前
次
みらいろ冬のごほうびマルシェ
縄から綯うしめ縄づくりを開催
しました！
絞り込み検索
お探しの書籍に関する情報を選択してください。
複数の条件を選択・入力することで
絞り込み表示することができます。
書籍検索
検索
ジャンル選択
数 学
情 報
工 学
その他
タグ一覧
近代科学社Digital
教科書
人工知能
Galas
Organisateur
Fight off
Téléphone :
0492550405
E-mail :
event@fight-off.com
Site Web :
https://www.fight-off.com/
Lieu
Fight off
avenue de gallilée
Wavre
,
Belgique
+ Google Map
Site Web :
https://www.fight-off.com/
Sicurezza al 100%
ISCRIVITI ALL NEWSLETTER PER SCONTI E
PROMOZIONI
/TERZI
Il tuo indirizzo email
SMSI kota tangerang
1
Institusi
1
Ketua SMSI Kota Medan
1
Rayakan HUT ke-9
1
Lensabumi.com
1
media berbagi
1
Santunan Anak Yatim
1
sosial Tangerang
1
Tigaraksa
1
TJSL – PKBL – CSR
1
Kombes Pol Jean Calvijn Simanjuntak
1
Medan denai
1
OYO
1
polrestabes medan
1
= = =
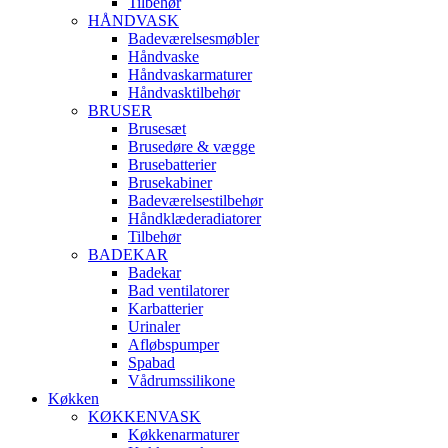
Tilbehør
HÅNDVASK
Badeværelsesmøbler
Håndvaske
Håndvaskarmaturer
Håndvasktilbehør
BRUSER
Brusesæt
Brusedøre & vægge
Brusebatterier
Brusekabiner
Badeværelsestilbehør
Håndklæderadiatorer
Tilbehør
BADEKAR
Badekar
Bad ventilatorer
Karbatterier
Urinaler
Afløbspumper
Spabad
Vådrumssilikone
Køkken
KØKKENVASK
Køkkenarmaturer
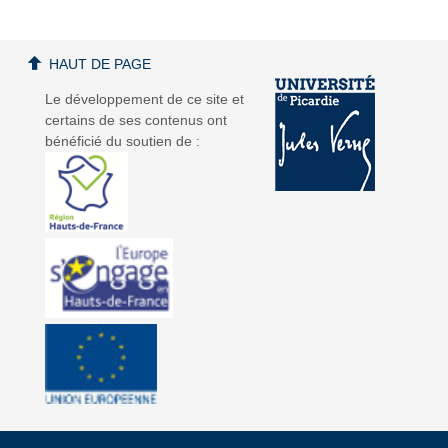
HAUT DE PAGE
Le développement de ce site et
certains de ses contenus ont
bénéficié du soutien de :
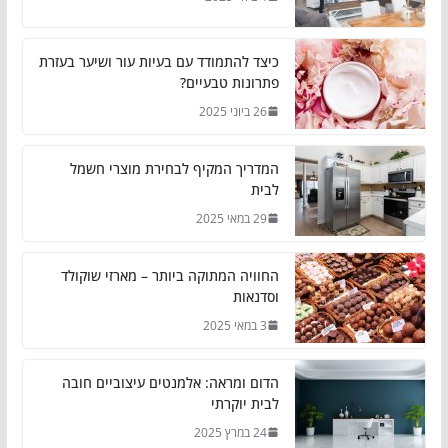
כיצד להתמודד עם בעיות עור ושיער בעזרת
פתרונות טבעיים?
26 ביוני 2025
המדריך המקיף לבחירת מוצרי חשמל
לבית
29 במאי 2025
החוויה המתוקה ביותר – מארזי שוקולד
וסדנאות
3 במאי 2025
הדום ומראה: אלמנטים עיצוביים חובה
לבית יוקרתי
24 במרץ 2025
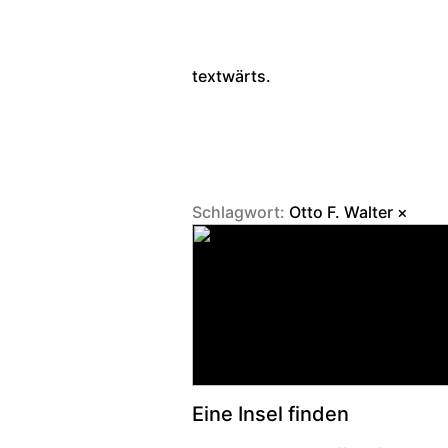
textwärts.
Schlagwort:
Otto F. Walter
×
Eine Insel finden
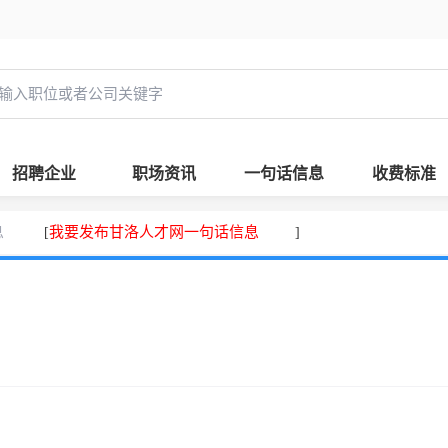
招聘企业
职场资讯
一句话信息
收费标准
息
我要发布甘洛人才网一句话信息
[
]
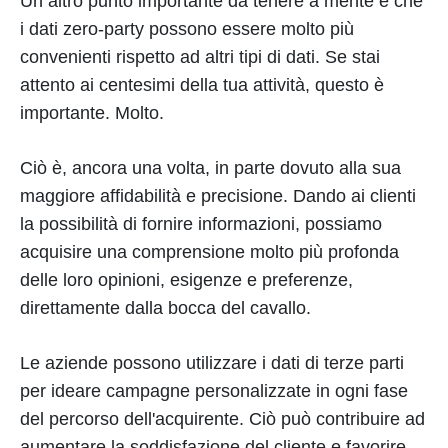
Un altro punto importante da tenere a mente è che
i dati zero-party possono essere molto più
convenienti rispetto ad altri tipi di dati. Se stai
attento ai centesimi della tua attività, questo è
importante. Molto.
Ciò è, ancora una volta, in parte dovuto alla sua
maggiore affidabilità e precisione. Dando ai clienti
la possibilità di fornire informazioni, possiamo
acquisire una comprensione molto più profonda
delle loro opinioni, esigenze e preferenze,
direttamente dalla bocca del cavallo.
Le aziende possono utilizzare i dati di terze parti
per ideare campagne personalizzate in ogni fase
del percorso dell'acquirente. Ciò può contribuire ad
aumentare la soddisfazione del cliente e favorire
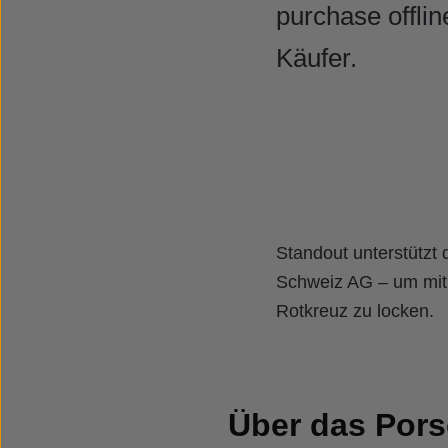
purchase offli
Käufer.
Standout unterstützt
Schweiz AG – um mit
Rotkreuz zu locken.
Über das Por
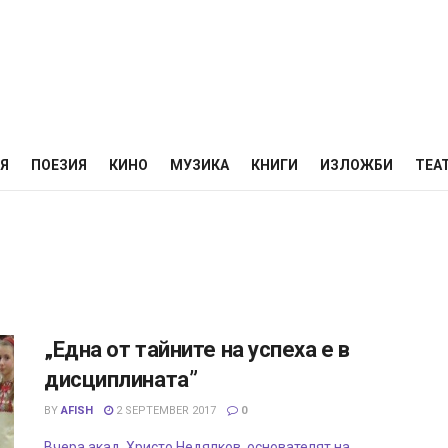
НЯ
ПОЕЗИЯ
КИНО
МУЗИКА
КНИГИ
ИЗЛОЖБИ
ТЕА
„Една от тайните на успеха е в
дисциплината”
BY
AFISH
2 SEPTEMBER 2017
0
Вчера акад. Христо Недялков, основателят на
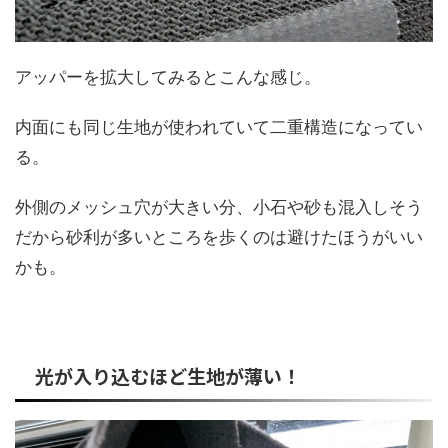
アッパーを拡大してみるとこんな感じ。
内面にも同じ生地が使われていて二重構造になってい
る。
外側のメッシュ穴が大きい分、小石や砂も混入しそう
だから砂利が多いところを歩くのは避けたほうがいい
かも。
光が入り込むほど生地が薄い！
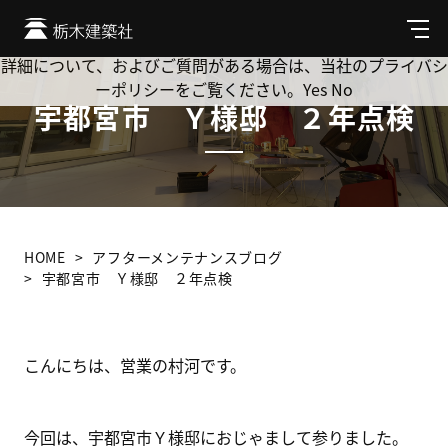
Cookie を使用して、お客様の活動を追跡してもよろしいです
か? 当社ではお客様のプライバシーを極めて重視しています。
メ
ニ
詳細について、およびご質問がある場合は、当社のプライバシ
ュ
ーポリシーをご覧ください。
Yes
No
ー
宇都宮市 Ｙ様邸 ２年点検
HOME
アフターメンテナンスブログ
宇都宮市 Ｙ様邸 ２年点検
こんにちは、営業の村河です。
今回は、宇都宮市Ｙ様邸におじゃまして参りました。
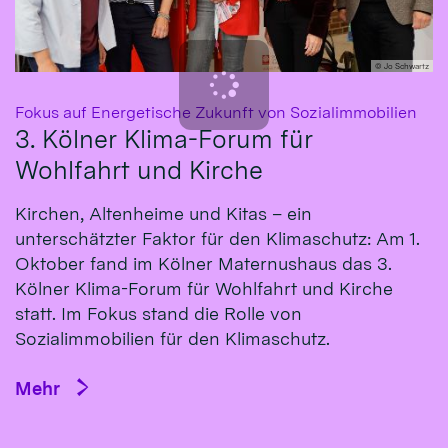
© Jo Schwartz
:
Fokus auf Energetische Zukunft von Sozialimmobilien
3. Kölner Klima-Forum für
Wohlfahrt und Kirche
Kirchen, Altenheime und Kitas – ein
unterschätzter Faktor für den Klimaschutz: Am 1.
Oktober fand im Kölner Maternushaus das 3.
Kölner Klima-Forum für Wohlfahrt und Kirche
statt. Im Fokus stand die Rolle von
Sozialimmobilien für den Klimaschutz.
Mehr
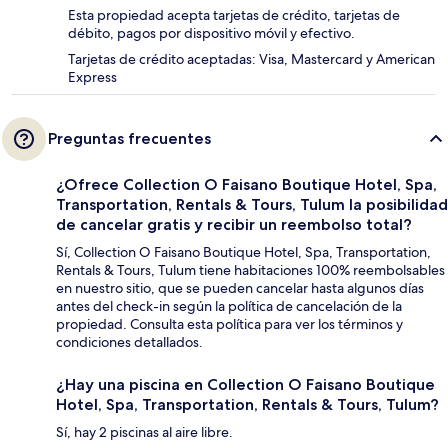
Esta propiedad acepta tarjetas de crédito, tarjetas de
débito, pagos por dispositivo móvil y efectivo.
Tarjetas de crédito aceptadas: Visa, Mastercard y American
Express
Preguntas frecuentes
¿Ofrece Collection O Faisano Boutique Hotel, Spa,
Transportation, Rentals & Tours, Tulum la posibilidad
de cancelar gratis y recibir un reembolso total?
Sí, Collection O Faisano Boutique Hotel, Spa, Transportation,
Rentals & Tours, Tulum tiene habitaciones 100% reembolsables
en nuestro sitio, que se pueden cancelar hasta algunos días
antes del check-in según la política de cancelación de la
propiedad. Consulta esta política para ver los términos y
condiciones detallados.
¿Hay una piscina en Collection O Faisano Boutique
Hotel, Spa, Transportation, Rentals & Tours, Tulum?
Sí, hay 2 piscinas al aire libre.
= = =
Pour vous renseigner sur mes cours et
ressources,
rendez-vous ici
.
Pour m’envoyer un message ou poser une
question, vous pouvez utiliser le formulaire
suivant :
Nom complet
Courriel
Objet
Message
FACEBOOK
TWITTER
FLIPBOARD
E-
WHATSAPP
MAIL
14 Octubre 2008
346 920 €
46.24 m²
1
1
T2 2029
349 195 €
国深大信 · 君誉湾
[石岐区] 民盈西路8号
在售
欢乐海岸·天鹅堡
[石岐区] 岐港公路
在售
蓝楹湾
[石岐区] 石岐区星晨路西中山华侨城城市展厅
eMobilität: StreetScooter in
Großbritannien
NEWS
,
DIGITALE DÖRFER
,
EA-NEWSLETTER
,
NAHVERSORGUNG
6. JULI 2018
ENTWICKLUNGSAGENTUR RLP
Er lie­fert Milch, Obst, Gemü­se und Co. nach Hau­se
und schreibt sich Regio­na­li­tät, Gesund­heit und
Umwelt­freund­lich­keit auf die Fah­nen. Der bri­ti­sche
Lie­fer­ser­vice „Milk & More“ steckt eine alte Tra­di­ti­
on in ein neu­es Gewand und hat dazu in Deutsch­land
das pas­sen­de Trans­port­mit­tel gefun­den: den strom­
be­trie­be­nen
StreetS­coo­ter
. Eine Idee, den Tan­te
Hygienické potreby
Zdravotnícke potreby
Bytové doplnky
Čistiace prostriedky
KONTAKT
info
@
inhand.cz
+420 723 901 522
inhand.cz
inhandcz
= = =
How many lines in the listing contain the word "possono"? Answer with the count and nothing else.

* **Answer area**
2